The hypotriglyceridemic effect of dietary n-3 FA is associated with increased beta-oxidation and reduced leptin expression.

To study the mechanisms responsible for the hypotriglyceridemic effect of marine oils, we monitored the effects of high dietary intake of n-3 PUFA on hepatic and muscular beta-oxidation, plasma leptin concentration, leptin receptor gene expression, and in vivo insulin action. Two groups of male Wistar rats were fed either a high-fat diet [28% (w/w) of saturated fat] or a high-fat diet containing 10% n-3 PUFA and 18% saturated fat for 3 wk. The hypotriglyceridemic effect of n-3 PUFA was accompanied by increased hepatic oxidation of palmitoyl-CoA (125%, P < 0.005) and palmitoyl-L-carnitine (480%, P < 0.005).

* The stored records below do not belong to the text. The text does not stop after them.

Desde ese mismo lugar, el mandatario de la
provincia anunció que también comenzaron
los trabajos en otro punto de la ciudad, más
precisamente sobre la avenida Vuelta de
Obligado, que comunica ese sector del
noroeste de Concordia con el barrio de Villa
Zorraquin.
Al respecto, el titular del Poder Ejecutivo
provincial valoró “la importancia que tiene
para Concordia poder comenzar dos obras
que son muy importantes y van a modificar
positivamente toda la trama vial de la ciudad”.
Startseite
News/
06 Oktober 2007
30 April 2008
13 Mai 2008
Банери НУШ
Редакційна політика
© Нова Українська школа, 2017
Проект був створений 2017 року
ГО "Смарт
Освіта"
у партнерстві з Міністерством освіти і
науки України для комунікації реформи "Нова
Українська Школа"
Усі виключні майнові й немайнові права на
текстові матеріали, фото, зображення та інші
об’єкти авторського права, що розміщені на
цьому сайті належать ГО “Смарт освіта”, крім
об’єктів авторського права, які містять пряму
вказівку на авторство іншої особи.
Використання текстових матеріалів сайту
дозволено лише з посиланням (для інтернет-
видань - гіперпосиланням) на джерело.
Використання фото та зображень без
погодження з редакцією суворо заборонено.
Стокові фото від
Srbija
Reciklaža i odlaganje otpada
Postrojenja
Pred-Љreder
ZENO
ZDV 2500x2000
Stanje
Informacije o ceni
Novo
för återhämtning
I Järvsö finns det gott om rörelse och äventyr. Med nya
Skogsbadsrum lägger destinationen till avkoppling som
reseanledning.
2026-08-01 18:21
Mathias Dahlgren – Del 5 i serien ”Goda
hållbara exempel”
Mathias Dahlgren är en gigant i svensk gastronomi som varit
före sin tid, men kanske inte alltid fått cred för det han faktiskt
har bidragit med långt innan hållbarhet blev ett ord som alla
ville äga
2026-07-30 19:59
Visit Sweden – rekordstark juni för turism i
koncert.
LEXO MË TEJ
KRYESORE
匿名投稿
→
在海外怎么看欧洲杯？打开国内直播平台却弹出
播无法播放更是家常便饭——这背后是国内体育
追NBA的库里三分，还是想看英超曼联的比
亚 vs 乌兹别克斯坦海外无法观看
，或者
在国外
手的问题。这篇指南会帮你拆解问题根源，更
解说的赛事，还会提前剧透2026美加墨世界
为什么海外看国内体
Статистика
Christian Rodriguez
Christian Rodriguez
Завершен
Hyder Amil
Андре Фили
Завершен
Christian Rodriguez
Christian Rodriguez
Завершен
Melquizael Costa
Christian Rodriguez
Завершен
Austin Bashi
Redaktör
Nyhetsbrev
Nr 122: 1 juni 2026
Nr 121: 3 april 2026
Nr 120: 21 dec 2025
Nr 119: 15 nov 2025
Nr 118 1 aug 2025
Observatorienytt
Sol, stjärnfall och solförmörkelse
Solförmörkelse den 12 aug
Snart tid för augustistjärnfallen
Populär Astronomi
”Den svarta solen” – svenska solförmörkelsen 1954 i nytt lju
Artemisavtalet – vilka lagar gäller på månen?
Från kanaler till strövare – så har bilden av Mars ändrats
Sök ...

These findings were corroborated by raised carnitine palmitoyltransferase-2 activity (154%, P < 0.001) and mRNA levels (91%, P < 0.01) as well as by simultaneous elevation of hepatic peroxisomal acyl-CoA oxidase activity (144%, P < 0.01) and mRNA content (82%, P < 0.05). In contrast, hepatic carnitine palmitoyltransferase-1 activity remained unchanged despite a twofold increased mRNA level after n-3 PUFA feeding. Skeletal muscle FA oxidation was less affected by dietary n-3 PUFA, and the stimulatory effect was found only in peroxisomes. Dietary intake of n-3 PUFA was followed by increased acyl-CoA oxidase activity (48%, P < 0.05) and mRNA level (83%, P < 0.05) in skeletal muscle. The increased FA oxidation after n-3 PUFA supplementation of the high-fat diet was accompanied by lower plasma leptin concentration (-38%, P < 0.05) and leptin mRNA expression (-66%, P < 0.05) in retroperitoneal adipose tissue, and elevated hepatic mRNA level for the leptin receptor Ob-Ra (140%, P < 0.05). Supplementation of the high-fat diet with n-3 PUFA enhanced in vivo insulin sensitivity, as shown by normalization of the glucose infusion rate during euglycemic hyperinsulinemic clamp. Our results indicate that the hypotriglyceridemic effect of dietary n-3 PUFA is associated with stimulation of FA oxidation in the liver and to a smaller extent in skeletal muscle. This may ameliorate dyslipidemia, tissue lipid accumulation, and insulin action, in spite of decreased plasma leptin level and leptin mRNA in adipose tissue.